3-11, Samseong-ro 149-gil, Gangnam-gu, 06063, Seoul, South Korea
Open: Tue-Sat 11am-5pm
Wed 8 Apr 2026 to Sat 2 May 2026
3-11, Samseong-ro 149-gil, Gangnam-gu, 06063 Gema Quiles: The Dancers Inherit the Night
Tue-Sat 11am-5pm
Artist: Gema Quiles
"Night is not merely what is visible.
It comes to life when the body feels rhythm, and movement surpasses intention."
Gema Quiles’ second solo exhibition in Seoul, The Dancers Inherit the Night, draws inspiration from the poetry of Ian Hamilton Finlay and presents six paintings centered on the theme of “Night dancing.” The exhibition goes beyond the mere depiction of dance, exploring the relationships between humans and nature, movement and space, and color and form.
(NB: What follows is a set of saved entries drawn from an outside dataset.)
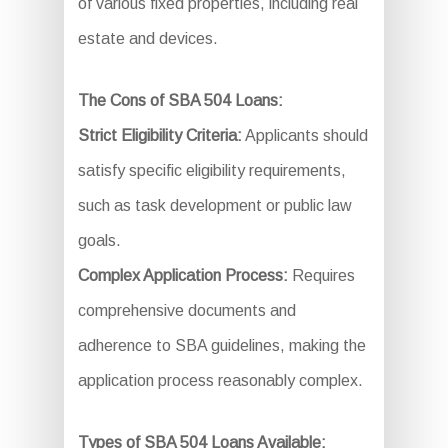
of various fixed properties, including real
estate and devices.
The Cons of SBA 504 Loans:
Strict Eligibility Criteria:
Applicants should
satisfy specific eligibility requirements,
such as task development or public law
goals.
Complex Application Process:
Requires
comprehensive documents and
adherence to SBA guidelines, making the
application process reasonably complex.
Types of SBA 504 Loans Available:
Figures in Quiles’ works inhabit forests and waterscapes, each spending their own time in the night. Without fixed identities, they merge with their surroundings like trees in a forest, their exaggerated forms and gestures emphasizing movement rather than individuality. Skin tones blend with the colors of the environment, and the boundaries of forms remain open, allowing color, line, and space to intermingle organically. A restrained palette of blues and greens, along with gestural brushwork, amplifies the sense of motion, while water, plants, and bodies are treated with the same painterly approach, unifying gesture and expression.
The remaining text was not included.